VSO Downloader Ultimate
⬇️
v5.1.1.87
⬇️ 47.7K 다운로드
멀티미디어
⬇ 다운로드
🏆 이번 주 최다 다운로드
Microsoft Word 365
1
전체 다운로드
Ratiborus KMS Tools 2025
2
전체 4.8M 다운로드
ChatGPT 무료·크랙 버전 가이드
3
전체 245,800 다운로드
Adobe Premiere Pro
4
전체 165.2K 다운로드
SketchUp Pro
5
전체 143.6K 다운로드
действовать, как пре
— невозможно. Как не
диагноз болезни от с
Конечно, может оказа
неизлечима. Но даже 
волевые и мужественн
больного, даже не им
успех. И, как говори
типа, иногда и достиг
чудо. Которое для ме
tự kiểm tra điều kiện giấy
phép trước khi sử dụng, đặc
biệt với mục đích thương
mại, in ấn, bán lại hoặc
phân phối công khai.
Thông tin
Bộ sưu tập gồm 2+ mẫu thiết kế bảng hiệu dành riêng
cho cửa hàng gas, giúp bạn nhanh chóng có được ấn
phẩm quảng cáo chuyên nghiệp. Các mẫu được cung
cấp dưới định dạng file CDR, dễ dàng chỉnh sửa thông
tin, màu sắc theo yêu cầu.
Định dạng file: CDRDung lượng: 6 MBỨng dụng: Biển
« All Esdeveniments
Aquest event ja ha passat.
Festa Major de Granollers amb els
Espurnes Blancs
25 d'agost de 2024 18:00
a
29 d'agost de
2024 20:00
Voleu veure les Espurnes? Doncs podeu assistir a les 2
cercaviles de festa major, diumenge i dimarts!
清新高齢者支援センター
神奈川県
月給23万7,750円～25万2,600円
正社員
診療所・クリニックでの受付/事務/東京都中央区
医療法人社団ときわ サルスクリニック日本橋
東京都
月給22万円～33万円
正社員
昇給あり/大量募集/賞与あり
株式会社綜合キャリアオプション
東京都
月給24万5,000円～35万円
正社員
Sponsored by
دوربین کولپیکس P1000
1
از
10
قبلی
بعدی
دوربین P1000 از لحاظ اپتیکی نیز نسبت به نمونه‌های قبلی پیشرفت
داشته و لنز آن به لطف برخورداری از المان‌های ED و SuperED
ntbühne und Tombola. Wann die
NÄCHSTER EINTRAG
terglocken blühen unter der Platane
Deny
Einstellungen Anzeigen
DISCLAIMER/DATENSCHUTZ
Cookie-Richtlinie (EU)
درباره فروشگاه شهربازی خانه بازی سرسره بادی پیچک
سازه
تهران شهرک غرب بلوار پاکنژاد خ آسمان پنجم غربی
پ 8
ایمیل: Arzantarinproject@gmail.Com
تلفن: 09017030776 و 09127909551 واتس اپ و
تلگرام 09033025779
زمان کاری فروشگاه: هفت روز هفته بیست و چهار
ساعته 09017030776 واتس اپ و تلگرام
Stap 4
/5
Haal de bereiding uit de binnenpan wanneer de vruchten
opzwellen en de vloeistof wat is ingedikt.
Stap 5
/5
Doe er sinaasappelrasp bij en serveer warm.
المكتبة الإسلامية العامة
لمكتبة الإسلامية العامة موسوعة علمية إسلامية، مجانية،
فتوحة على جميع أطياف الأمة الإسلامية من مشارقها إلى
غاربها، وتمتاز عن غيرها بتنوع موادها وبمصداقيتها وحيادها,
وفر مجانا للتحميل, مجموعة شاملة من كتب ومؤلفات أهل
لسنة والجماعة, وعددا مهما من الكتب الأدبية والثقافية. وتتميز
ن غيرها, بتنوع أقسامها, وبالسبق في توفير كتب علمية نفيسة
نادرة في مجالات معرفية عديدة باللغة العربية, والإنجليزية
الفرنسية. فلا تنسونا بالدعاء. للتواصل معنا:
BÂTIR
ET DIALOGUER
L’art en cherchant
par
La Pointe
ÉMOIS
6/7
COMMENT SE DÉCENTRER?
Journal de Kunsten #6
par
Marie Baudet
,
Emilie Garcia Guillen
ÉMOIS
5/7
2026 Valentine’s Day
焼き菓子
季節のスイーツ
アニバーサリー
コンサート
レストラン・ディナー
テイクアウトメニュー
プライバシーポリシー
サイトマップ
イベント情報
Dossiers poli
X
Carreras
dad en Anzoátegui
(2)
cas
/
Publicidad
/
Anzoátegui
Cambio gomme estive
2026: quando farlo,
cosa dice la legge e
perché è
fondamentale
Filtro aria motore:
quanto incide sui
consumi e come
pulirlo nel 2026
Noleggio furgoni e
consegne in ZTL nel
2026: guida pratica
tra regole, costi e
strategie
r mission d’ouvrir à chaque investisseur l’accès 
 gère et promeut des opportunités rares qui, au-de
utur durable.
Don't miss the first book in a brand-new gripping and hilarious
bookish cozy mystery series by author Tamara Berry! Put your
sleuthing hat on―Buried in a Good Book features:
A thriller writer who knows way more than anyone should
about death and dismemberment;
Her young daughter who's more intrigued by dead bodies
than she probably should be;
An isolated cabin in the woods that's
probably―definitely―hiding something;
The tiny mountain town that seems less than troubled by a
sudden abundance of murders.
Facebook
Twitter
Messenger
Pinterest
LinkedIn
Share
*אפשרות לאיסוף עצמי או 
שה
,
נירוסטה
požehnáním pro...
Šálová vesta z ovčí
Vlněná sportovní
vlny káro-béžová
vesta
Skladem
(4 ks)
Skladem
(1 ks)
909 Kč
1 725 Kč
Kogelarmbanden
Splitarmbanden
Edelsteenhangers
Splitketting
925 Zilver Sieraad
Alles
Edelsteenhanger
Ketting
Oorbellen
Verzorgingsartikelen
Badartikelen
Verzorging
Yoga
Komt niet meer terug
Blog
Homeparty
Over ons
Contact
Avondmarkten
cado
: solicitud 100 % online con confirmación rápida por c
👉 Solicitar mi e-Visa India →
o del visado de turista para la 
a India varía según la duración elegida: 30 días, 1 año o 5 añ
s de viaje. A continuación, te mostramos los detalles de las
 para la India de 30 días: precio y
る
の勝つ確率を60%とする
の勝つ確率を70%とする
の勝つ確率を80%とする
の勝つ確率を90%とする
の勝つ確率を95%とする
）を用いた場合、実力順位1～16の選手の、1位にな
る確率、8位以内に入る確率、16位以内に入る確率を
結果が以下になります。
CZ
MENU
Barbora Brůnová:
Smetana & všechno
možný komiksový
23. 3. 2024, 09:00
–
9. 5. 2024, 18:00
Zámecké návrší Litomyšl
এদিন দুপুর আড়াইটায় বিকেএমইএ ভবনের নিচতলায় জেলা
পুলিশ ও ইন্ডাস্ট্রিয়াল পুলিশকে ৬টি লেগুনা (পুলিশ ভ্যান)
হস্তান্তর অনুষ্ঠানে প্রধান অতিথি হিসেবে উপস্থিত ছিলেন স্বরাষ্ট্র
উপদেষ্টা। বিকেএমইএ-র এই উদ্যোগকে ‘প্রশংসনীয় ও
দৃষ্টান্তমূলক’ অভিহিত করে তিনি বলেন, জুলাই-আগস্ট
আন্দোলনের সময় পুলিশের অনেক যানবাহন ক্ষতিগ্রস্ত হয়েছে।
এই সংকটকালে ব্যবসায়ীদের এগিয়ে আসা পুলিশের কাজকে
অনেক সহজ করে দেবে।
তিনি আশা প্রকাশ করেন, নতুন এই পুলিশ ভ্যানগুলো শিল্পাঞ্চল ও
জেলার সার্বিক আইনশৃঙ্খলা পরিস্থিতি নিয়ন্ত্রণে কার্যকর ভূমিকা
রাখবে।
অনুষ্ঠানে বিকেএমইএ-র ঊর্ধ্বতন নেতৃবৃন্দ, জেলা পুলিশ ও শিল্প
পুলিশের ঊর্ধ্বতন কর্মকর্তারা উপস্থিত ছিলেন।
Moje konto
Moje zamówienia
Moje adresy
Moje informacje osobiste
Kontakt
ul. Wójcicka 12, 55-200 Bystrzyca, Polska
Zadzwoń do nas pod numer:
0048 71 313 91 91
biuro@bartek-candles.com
□ □ □ □
## What the task requires
From the entries above, show each line that includes the string "تلگرام".

## Result
تلگرام 09033025779
ساعته 09017030776 واتس اپ و تلگرام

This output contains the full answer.